Case ID: f-appx_350/html/0144-01.html
Source: Caselaw Access Project
Author: {"author": "", "license": "Public Domain", "url": "https://static.case.law/"}
Date Created: 2024-08-24T03:29:51.129683

UNITED STATES of America, Plaintiff—Appellee, v. Eric Genaro PAKAS-CARDENAS, Defendant—Appellant.
    No. 09-30051.
    United States Court of Appeals, Ninth Circuit.
    Submitted Oct. 13, 2009.
    
    Filed Oct. 28, 2009.
    Michael S. Lahr, Assistant U.S., USHEOffice of the U.S. Attorney, Helena, MT, for Plaintiff-Appellee.
    
      Robert Henry Branom, Jr., Assistant Federal Public Defender, FDMT-Federal Defenders of Montana, Great Falls, MT, for Defendant-Appellant.
    Before: B. FLETCHER, LEAVY, and RYMER, Circuit Judges.
    
      
       The panel unanimously finds this case suitable for decision without oral argument. See Fed.R.App. P. 34(a)(2).
    
   MEMORANDUM

Eric Genaro Pakas-Cardenas appeals from the 46-month sentence imposed following his guilty-plea conviction for illegal re-entry of a deported alien, in violation of 8 U.S.C. § 1326(a). We have jurisdiction pursuant to 28 U.S.C. § 1291, and we affirm.

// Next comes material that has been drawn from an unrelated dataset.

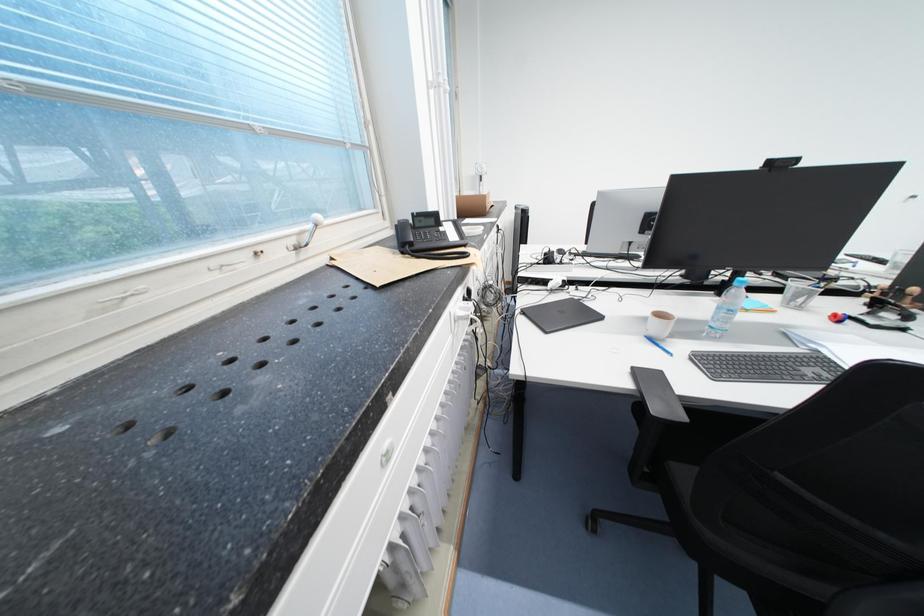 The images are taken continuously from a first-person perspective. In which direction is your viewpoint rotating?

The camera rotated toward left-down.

Pakas-Cardenas contends that the district court procedurally erred by failing to explain how it considered the sentencing factors of 18 U.S.C. § 3553(a). The district court’s explanation was sufficient under Rita v. United States, 551 U.S. 338, 358-59, 127 S.Ct. 2456, 168 L.Ed.2d 203 (2007) because this was a conceptually simple case, and the record is clear that the district court considered Pakas-Cardenas’s arguments and believed that Pakas-Cardenas’s personal circumstances “were simply not different enough to warrant a different sentence[,]” id. at 359, 127 S.Ct. 2456.

Pakas-Cardenas also contends that his sentence was substantively unreasonable. In light of the totality of the circumstances and the 3553(a) factors, the sentence was not unreasonable. See Gall v. United States, 552 U.S. 38, 128 S.Ct. 586, 597, 169 L.Ed.2d 445 (2007).

AFFIRMED. 
      
      
         This disposition is not appropriate for publication and is not precedent except as provided by 9th Cir. R. 36-3.